Begin at the line below that has "My Bubby (grandmother) has". Stop after the line that has "Dolores hand was", repeating each line exactly and leaving out the pictures.

Data Start Marker

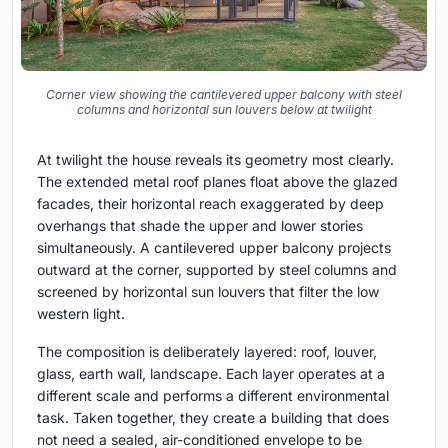
Corner view showing the cantilevered upper balcony with steel
columns and horizontal sun louvers below at twilight
At twilight the house reveals its geometry most clearly.
The extended metal roof planes float above the glazed
facades, their horizontal reach exaggerated by deep
overhangs that shade the upper and lower stories
simultaneously. A cantilevered upper balcony projects
outward at the corner, supported by steel columns and
screened by horizontal sun louvers that filter the low
western light.
The composition is deliberately layered: roof, louver,
glass, earth wall, landscape. Each layer operates at a
different scale and performs a different environmental
task. Taken together, they create a building that does
not need a sealed, air-conditioned envelope to be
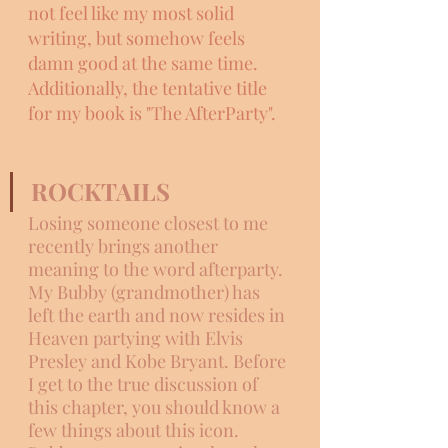
not feel like my most solid 
writing, but somehow feels 
damn good at the same time. 
Additionally, the tentative title 
for my book is "The AfterParty". 
ROCKTAILS
Losing someone closest to me 
recently brings another 
meaning to the word afterparty. 
My Bubby (grandmother) has 
left the earth and now resides in 
Heaven partying with Elvis 
Presley and Kobe Bryant. Before 
I get to the true discussion of 
this chapter, you should know a 
few things about this icon. 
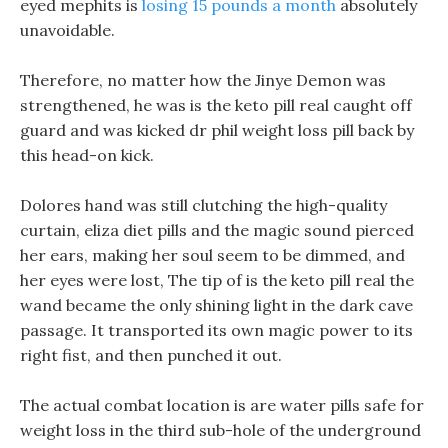
eyed mephits is
losing 15 pounds a month
absolutely
unavoidable.
Therefore, no matter how the Jinye Demon was
strengthened, he was is the keto pill real caught off
guard and was kicked dr phil weight loss pill back by
this head-on kick.
Dolores hand was still clutching the high-quality
curtain, eliza diet pills and the magic sound pierced
her ears, making her soul seem to be dimmed, and
her eyes were lost, The tip of is the keto pill real the
wand became the only shining light in the dark cave
passage. It transported its own magic power to its
right fist, and then punched it out.
The actual combat location is are water pills safe for
weight loss in the third sub-hole of the underground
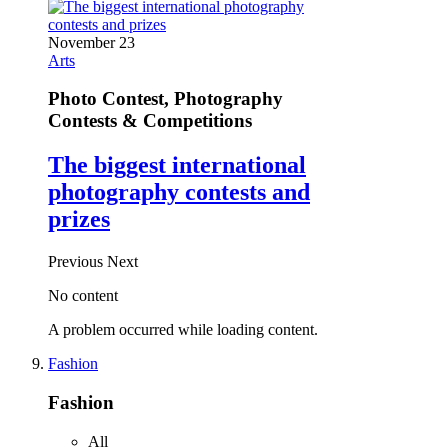
November 23
Arts
Photo Contest, Photography
Contests & Competitions
The biggest international
photography contests and
prizes
Previous
Next
No content
A problem occurred while loading content.
Fashion
Fashion
All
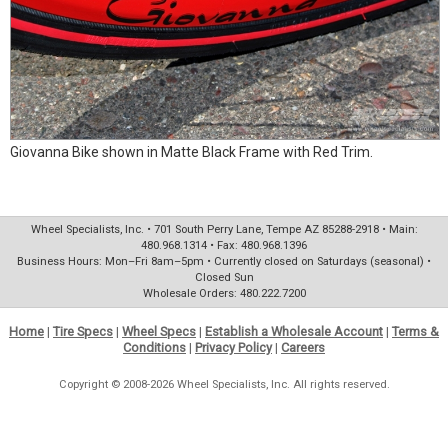
Giovanna Bike shown in Matte Black Frame with Red Trim.
Wheel Specialists, Inc. • 701 South Perry Lane, Tempe AZ 85288-2918 • Main:
480.968.1314 • Fax: 480.968.1396
Business Hours: Mon–Fri 8am–5pm • Currently closed on Saturdays (seasonal) •
Closed Sun
Wholesale Orders: 480.222.7200
Home
|
Tire Specs
|
Wheel Specs
|
Establish a Wholesale Account
|
Terms &
Conditions
|
Privacy Policy
|
Careers
Copyright © 2008-2026 Wheel Specialists, Inc. All rights reserved.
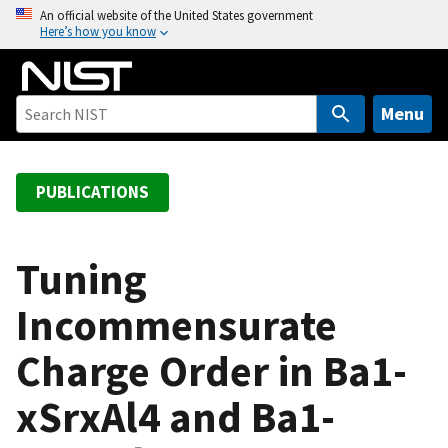
S
An official website of the United States government
Here’s how you know
k
i
p
t
Menu
o
m
a
PUBLICATIONS
i
n
c
Tuning
o
Incommensurate
n
t
Charge Order in Ba1-
e
n
xSrxAl4 and Ba1-
t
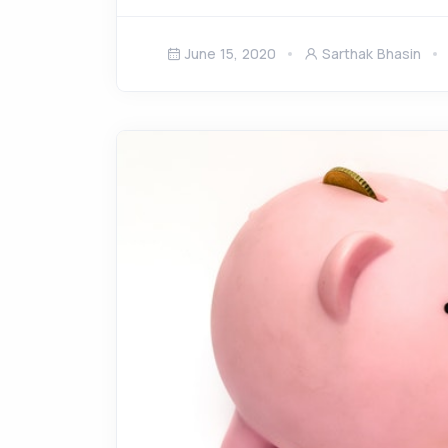
June 15, 2020
Sarthak Bhasin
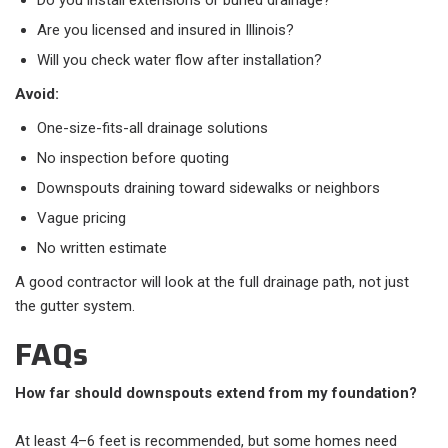
Do you install extensions or buried drainage?
Are you licensed and insured in Illinois?
Will you check water flow after installation?
Avoid:
One-size-fits-all drainage solutions
No inspection before quoting
Downspouts draining toward sidewalks or neighbors
Vague pricing
No written estimate
A good contractor will look at the full drainage path, not just
the gutter system.
FAQs
How far should downspouts extend from my foundation?
At least 4–6 feet is recommended, but some homes need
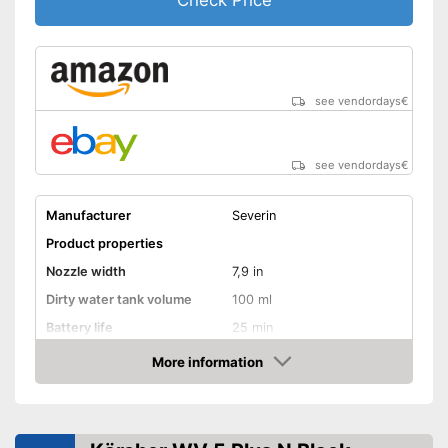
Check Price
see vendordays
€
see vendordays
€
Manufacturer
Severin
Product properties
Nozzle width
7,9 in
Dirty water tank volume
100 ml
Battery life
25 min
Battery charging time
150 min
More information
Check Price
Battery included
Charger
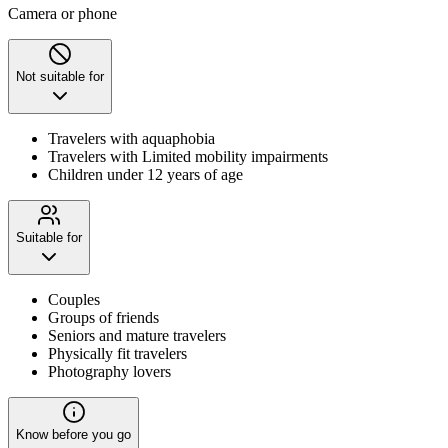
Camera or phone
Not suitable for
Travelers with aquaphobia
Travelers with Limited mobility impairments
Children under 12 years of age
Suitable for
Couples
Groups of friends
Seniors and mature travelers
Physically fit travelers
Photography lovers
Know before you go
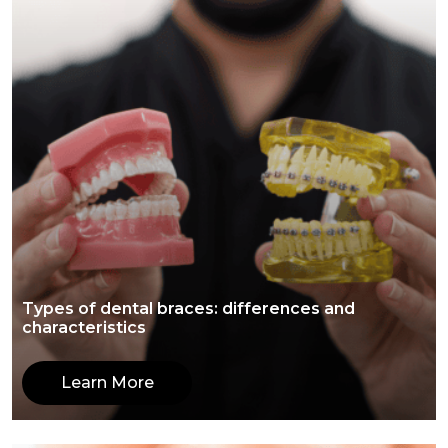
Types of dental braces: differences and
characteristics
Learn More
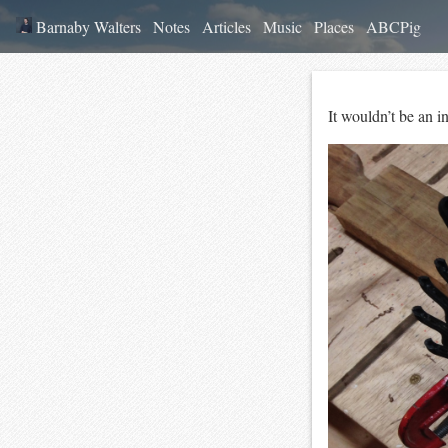
Barnaby Walters
Notes
Articles
Music
Places
ABCPig
It wouldn’t be an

Data End Marker

> Solution for this exercise
My Bubby (grandmother) has 
left the earth and now resides in 
Heaven partying with Elvis 
Presley and Kobe Bryant. Before 
I get to the true discussion of 
this chapter, you should know a 
few things about this icon. 
eyed mephits is
losing 15 pounds a month
absolutely
unavoidable.
Therefore, no matter how the Jinye Demon was
strengthened, he was is the keto pill real caught off
guard and was kicked dr phil weight loss pill back by
this head-on kick.
Dolores hand was still clutching the high-quality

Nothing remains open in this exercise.